# PyTutorial 3.1 - Indexes

In this module, we will learn how to set, reset and use indexes.

In [55]:
import pandas as pd

people = { "first": ["Ben", "Han", "Luke"], 
"last": ["Kenobi", "Solo", "Skywalker"], 
"email": ["Benkenobi@email.com", "Hansolo@email.com", "Lukeskywalker@email.com"]}
df = pd.DataFrame(people)

In [56]:
df

Unnamed: 0,first,last,email
0,Ben,Kenobi,Benkenobi@email.com
1,Han,Solo,Hansolo@email.com
2,Luke,Skywalker,Lukeskywalker@email.com


On the far left, you can see a column without a name. This is the index. The index identifies each element in a list. As you can see, the index is a range of numbers from 0-2.

We can change the list to something that better identifies the items in the list.

In [57]:
df["email"]
#shows you the emails from each list.

0        Benkenobi@email.com
1          Hansolo@email.com
2    Lukeskywalker@email.com
Name: email, dtype: object

In [58]:
#Now, we can change the emails to the index.
df.set_index("email")

Unnamed: 0_level_0,first,last
email,Unnamed: 1_level_1,Unnamed: 2_level_1
Benkenobi@email.com,Ben,Kenobi
Hansolo@email.com,Han,Solo
Lukeskywalker@email.com,Luke,Skywalker


In [59]:
#This doesn't permanently change the data frame. In order to do that, you need to include 'inplace = True' after what you're trying to change the index to.

df.set_index("email", inplace=True)
df

Unnamed: 0_level_0,first,last
email,Unnamed: 1_level_1,Unnamed: 2_level_1
Benkenobi@email.com,Ben,Kenobi
Hansolo@email.com,Han,Solo
Lukeskywalker@email.com,Luke,Skywalker


In [60]:
#If you want to see your index, you can just do df.index (which will now show you the emails)
df.index

Index(['Benkenobi@email.com', 'Hansolo@email.com', 'Lukeskywalker@email.com'], dtype='object', name='email')

In [61]:
#It's much more specific and if you're searching for information, you can simply use the loc function: df.loc['Index Name']. This will bring up all of the data in that list.
df.loc["Lukeskywalker@email.com"]

first         Luke
last     Skywalker
Name: Lukeskywalker@email.com, dtype: object

If you try to use df.loc["0"], it won't bring up the data because you changed the index from 0 to the email. The iloc function is used to bring it up with a number index instead.

In [62]:
df.iloc[1]

first     Han
last     Solo
Name: Hansolo@email.com, dtype: object

If you want to reset the index, you can you the df.reset_index function.
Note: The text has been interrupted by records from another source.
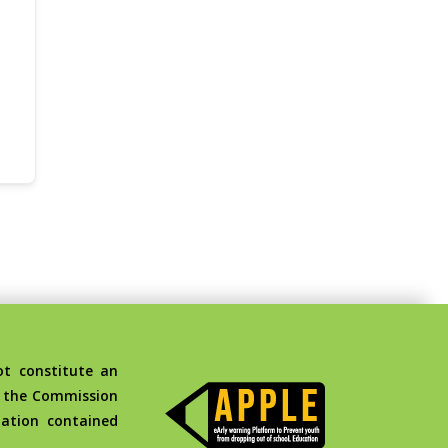
t constitute an
d the Commission
ation contained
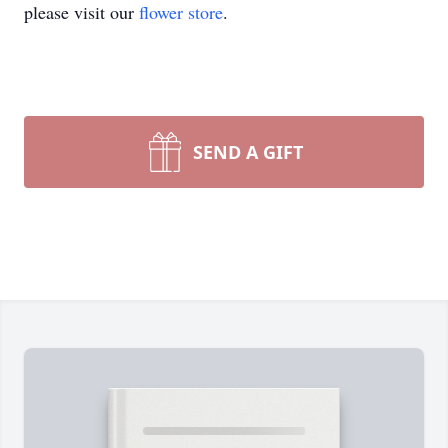
please visit our
flower store
.
SEND A GIFT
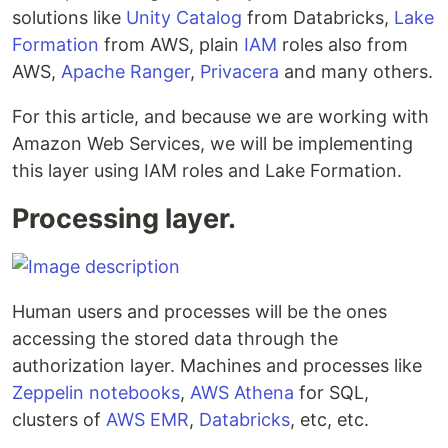
solutions like
Unity Catalog
from Databricks,
Lake
Formation
from AWS, plain
IAM
roles also from
AWS,
Apache Ranger
,
Privacera
and many others.
For this article, and because we are working with
Amazon Web Services, we will be implementing
this layer using IAM roles and Lake Formation.
Processing layer.
Human users and processes will be the ones
accessing the stored data through the
authorization layer. Machines and processes like
Zeppelin notebooks
,
AWS Athena
for SQL,
clusters of
AWS EMR
,
Databricks
, etc, etc.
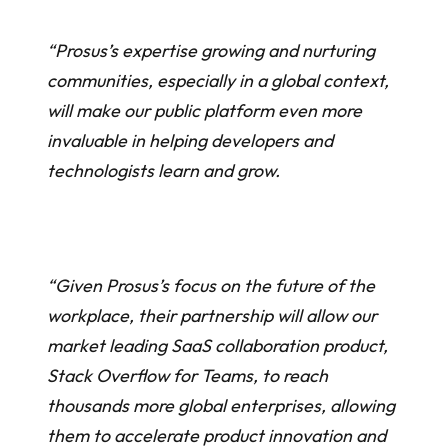
“Prosus’s expertise growing and nurturing
communities, especially in a global context,
will make our public platform even more
invaluable in helping developers and
technologists learn and grow.
“Given Prosus’s focus on the future of the
workplace, their partnership will allow our
market leading SaaS collaboration product,
Stack Overflow for Teams, to reach
thousands more global enterprises, allowing
them to accelerate product innovation and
Don't forget to use inplace=True if you want to make these changes permanent.

In [63]:
df.reset_index(inplace=True)
df

Unnamed: 0,email,first,last
0,Benkenobi@email.com,Ben,Kenobi
1,Hansolo@email.com,Han,Solo
2,Lukeskywalker@email.com,Luke,Skywalker


If you are importing data, instead of the df.set_index function, you can add an argument into where you loaded your data. In this line of code, you load your data, and where it says column, put the name of the column you want to be the index. It would look like this:

df= pd.read_csv('folder/name_of_file.csv', index_col='Column')

In [67]:
#You can use .sort to organize your data.
df.sort_index(ascending=True)
#ascending = True organizes it alphabetically which might make your data easier to read.

Unnamed: 0,email,first,last
0,Benkenobi@email.com,Ben,Kenobi
1,Hansolo@email.com,Han,Solo
2,Lukeskywalker@email.com,Luke,Skywalker